TASK OBJECTIVE → Search the listing for the word "遥控器接法". Copy every line where it is found.

EXERCISE MATERIAL →
◇ ◇ ◇ ◇

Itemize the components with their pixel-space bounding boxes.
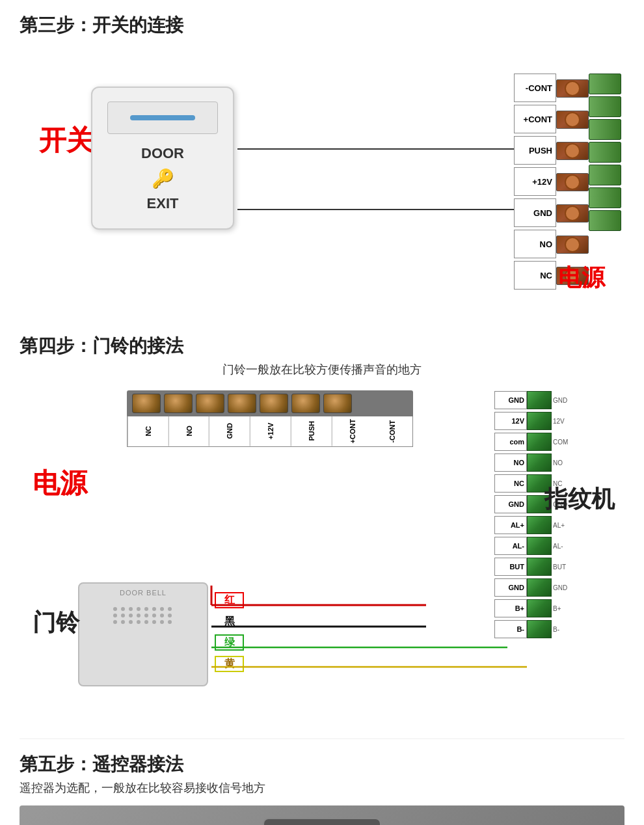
wire-label-green: 绿 xyxy=(215,634,244,651)
green-screw-2 xyxy=(589,96,621,117)
rft-text-alp: AL+ xyxy=(553,522,569,529)
top-screw-6 xyxy=(291,394,320,413)
green-screw-4 xyxy=(589,142,621,163)
step3-title: 第三步：开关的连接 xyxy=(20,13,624,38)
rft-text-bm: B- xyxy=(553,626,569,633)
dot-14 xyxy=(152,614,156,617)
rft-label-gnd2: GND xyxy=(494,495,527,513)
top-term-labels-row: NC NO GND +12V PUSH +CONT -CONT xyxy=(127,416,413,447)
wire-label-red: 红 xyxy=(215,592,244,608)
doorbell-label: DOOR BELL xyxy=(120,589,167,597)
step5-area: 第五步：遥控器接法 遥控器为选配，一般放在比较容易接收信号地方 xyxy=(20,738,624,825)
rft-text-gnd3: GND xyxy=(553,584,569,591)
rft-label-nc: NC xyxy=(494,474,527,493)
rft-screw-gnd3 xyxy=(527,578,552,597)
terminal-screw-cont-neg xyxy=(556,79,589,98)
doorbell-device: DOOR BELL xyxy=(78,582,208,686)
wire-label-black: 黑 xyxy=(215,614,244,630)
step5-title: 第五步：遥控器接法 xyxy=(20,752,624,777)
rft-label-no: NO xyxy=(494,453,527,472)
rft-row-gnd1: GND GND xyxy=(494,390,572,410)
doorbell-dots xyxy=(113,607,173,624)
terminal-screw-cont-pos xyxy=(556,111,589,129)
rft-row-but: BUT BUT xyxy=(494,557,572,576)
rft-row-12v: 12V 12V xyxy=(494,411,572,431)
dot-8 xyxy=(168,607,172,611)
terminal-row-push: PUSH xyxy=(514,136,589,166)
green-screw-7 xyxy=(589,210,621,231)
dot-20 xyxy=(137,620,141,624)
rft-label-alm: AL- xyxy=(494,537,527,555)
dot-16 xyxy=(168,614,172,617)
rft-text-bp: B+ xyxy=(553,605,569,612)
door-switch-text2: EXIT xyxy=(147,192,179,215)
dot-10 xyxy=(121,614,125,617)
dot-18 xyxy=(121,620,125,624)
wire-lower-3 xyxy=(237,209,550,210)
step4-title: 第四步：门铃的接法 xyxy=(20,334,624,358)
rft-row-bm: B- B- xyxy=(494,619,572,639)
terminal-screw-no xyxy=(556,236,589,254)
dot-21 xyxy=(144,620,148,624)
terminal-row-gnd: GND xyxy=(514,198,589,228)
section-4: NC NO GND +12V PUSH +CONT -CONT 电源 GND G… xyxy=(20,387,624,725)
rft-label-but: BUT xyxy=(494,558,527,576)
svg-rect-6 xyxy=(263,818,381,825)
step5-subtitle: 遥控器为选配，一般放在比较容易接收信号地方 xyxy=(20,780,624,796)
door-switch-text1: DOOR xyxy=(141,142,184,165)
dot-17 xyxy=(113,620,117,624)
rft-text-12v: 12V xyxy=(553,418,569,425)
right-finger-terminal: GND GND 12V 12V com COM NO NO NC xyxy=(494,390,572,640)
rft-label-alp: AL+ xyxy=(494,516,527,534)
step4-subtitle: 门铃一般放在比较方便传播声音的地方 xyxy=(20,362,624,377)
dot-24 xyxy=(168,620,172,624)
dot-12 xyxy=(137,614,141,617)
terminal-row-12v: +12V xyxy=(514,167,589,197)
dot-13 xyxy=(144,614,148,617)
rft-row-gnd3: GND GND xyxy=(494,578,572,597)
terminal-screw-12v xyxy=(556,173,589,191)
door-switch-bar xyxy=(130,115,195,120)
terminal-screw-gnd xyxy=(556,204,589,223)
top-screw-4 xyxy=(228,394,256,413)
terminal-label-gnd: GND xyxy=(514,198,556,227)
door-switch-inner xyxy=(107,101,218,134)
top-screw-2 xyxy=(164,394,193,413)
terminal-row-cont-pos: +CONT xyxy=(514,105,589,135)
dot-6 xyxy=(152,607,156,611)
green-screw-1 xyxy=(589,74,621,94)
dot-23 xyxy=(160,620,164,624)
rft-text-gnd1: GND xyxy=(553,397,569,404)
dot-11 xyxy=(129,614,133,617)
rft-row-alp: AL+ AL+ xyxy=(494,515,572,535)
terminal-label-push: PUSH xyxy=(514,136,556,165)
top-term-label-cont-neg: -CONT xyxy=(372,416,412,446)
top-screw-1 xyxy=(132,394,161,413)
wire-label-yellow: 黄 xyxy=(215,656,244,672)
top-screw-7 xyxy=(323,394,352,413)
dot-2 xyxy=(121,607,125,611)
terminal-screw-push xyxy=(556,142,589,160)
label-zhiwen: 指纹机 xyxy=(544,485,615,513)
terminal-row-cont-neg: -CONT xyxy=(514,74,589,103)
terminal-label-cont-pos: +CONT xyxy=(514,105,556,133)
step5-preview-svg xyxy=(257,812,387,825)
dot-9 xyxy=(113,614,117,617)
rft-screw-but xyxy=(527,558,552,576)
dot-22 xyxy=(152,620,156,624)
terminal-label-12v: +12V xyxy=(514,167,556,196)
rft-label-gnd1: GND xyxy=(494,391,527,409)
top-screw-5 xyxy=(260,394,288,413)
terminal-row-no: NO xyxy=(514,230,589,260)
terminal-block-3: -CONT +CONT PUSH +12V GND xyxy=(514,74,589,292)
top-term-label-gnd: GND xyxy=(209,416,250,446)
section-3: 开关 DOOR 🔑 EXIT -CONT +CONT xyxy=(20,47,624,321)
top-power-terminal: NC NO GND +12V PUSH +CONT -CONT xyxy=(127,390,413,447)
step5-preview xyxy=(20,805,624,825)
rft-row-no: NO NO xyxy=(494,453,572,472)
green-terminal-block xyxy=(589,74,621,231)
rft-screw-no xyxy=(527,453,552,472)
top-term-label-12v: +12V xyxy=(250,416,291,446)
label-kaiguan: 开关 xyxy=(39,126,94,156)
rft-screw-alp xyxy=(527,516,552,534)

◇ ◇ ◇ ◇

SOLUTION FOR THIS TASK →
step5-area: 第五步：遥控器接法 遥控器为选配，一般放在比较容易接收信号地方 xyxy=(20,738,624,825)
step5-title: 第五步：遥控器接法 xyxy=(20,752,624,777)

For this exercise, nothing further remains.